Air France-KLM Chief Executive Officer Ben Smith has signaled the Airlines group’s willingness to discuss a potential joint takeover of UK low-cost carrier easyJet Plc alongside US investment firm Castlelake LP. Speaking on the sidelines of the International Air Transport Association (IATA) Annual General Meeting in Rio de Janeiro, Smith clarified that while Air France-KLM is not participating in an active bid, the group would entertain a proposal if approached.

The remarks, broadcast by Bloomberg News on June 7, 2026, come as Castlelake faces a June 26, 2026, regulatory deadline under UK takeover rules to formalize an offer for EasyJet or withdraw its interest. Under European Union ownership regulations, a US-based entity like Castlelake cannot hold a majority stake in a European airline, necessitating a European partner to execute a controlling acquisition.

A proven partnership model

Air France-KLM and Castlelake recently collaborated on the Chapter 11 restructuring and acquisition of SAS Scandinavian Airlines. This established track record makes the airline group a logical candidate for a joint venture. Smith noted that Castlelake is an excellent private equity firm and highlighted their positive ongoing experience with the SAS transaction. He added that while a bid for easyJet is not surprising, Air France-KLM is not currently involved in the transaction.
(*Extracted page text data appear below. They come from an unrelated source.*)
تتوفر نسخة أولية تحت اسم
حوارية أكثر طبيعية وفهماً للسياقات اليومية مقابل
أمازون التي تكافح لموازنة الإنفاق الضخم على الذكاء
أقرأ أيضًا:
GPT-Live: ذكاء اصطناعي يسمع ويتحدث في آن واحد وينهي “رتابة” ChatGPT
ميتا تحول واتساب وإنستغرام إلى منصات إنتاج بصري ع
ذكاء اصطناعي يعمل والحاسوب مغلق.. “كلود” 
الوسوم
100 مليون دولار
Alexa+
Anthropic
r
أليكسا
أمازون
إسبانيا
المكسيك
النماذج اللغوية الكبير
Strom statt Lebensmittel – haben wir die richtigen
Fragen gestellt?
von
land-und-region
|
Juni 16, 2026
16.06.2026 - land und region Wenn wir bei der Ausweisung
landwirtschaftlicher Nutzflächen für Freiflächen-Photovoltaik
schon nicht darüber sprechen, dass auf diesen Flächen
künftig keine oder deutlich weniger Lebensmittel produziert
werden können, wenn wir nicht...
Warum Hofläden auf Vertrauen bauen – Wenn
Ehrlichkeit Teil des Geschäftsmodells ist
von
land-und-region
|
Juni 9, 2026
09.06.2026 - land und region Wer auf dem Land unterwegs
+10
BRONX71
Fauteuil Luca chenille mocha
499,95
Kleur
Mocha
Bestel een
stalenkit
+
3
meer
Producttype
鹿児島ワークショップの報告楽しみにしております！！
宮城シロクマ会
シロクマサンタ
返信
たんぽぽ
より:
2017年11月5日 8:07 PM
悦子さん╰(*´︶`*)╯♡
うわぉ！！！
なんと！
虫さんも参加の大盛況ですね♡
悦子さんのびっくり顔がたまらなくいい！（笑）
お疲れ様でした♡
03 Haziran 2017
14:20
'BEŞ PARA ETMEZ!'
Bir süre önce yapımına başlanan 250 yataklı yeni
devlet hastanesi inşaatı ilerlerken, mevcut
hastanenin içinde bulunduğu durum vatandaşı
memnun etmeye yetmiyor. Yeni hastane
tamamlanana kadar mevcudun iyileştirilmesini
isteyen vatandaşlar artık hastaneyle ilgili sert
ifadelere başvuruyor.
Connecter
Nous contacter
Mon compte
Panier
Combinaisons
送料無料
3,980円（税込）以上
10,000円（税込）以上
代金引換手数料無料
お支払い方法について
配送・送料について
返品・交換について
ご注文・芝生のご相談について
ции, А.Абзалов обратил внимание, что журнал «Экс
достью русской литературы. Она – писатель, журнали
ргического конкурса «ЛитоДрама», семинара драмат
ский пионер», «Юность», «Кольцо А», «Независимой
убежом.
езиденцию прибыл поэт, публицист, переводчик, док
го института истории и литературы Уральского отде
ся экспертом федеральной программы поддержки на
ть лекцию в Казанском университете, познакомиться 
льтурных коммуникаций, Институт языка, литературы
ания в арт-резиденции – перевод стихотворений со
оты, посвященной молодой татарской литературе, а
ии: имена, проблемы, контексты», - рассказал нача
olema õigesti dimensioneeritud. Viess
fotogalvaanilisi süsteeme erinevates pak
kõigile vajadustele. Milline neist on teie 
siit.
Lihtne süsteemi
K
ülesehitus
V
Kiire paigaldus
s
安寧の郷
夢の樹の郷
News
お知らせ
When asked by Bloomberg if he would take a call regarding a proposal, Smith replied affirmatively, adding that he expects all competitors would do the same.

While Air France-KLM has expressed openness to a Partnerships, unverified reports originating from Italian daily Corriere della Sera suggest Castlelake may also be evaluating shipping and logistics giant MSC Mediterranean Shipping Company as a potential European partner. MSC has not officially commented on the rumors.

easyJet’s market position and slot portfolio

easyJet holds a highly valuable portfolio of Airports slots across Europe. Smith specifically highlighted the carrier’s strong positions at Geneva Airport (GVA) and London Gatwick Airport (LGW). The airline also maintains a significant presence at Paris Orly Airport (ORY) and recently acquired remedy slots at Milan Linate Airport (LIN), which were divested by Lufthansa as part of its ITA Airways acquisition.

Castlelake currently holds a 2.14% stake in EasyJet, making it a top 10 shareholder. The Investments firm has indicated a minimum per-share price of 403.23 pence if a formal bid materializes, according to Morningstar.

The easyJet board of directors released a statement on June 1, 2026, characterizing the potential bid as highly opportunistic. The board noted that the airline’s share price is temporarily depressed due to rising jet fuel prices and the impact of the Middle East conflict on customer confidence.

AirPro News analysis

We view Air France-KLM’s public openness to a Castlelake partnership as a strategic positioning move rather than a declaration of intent. By signaling availability, Air France-KLM ensures it remains in the conversation for European consolidation without committing capital upfront. easyJet’s slot portfolio at constrained airports like Gatwick and Orly represents a rare growth opportunity that legacy carriers cannot easily replicate organically. Any formal joint bid would face intense regulatory scrutiny regarding market concentration, particularly on intra-European routes.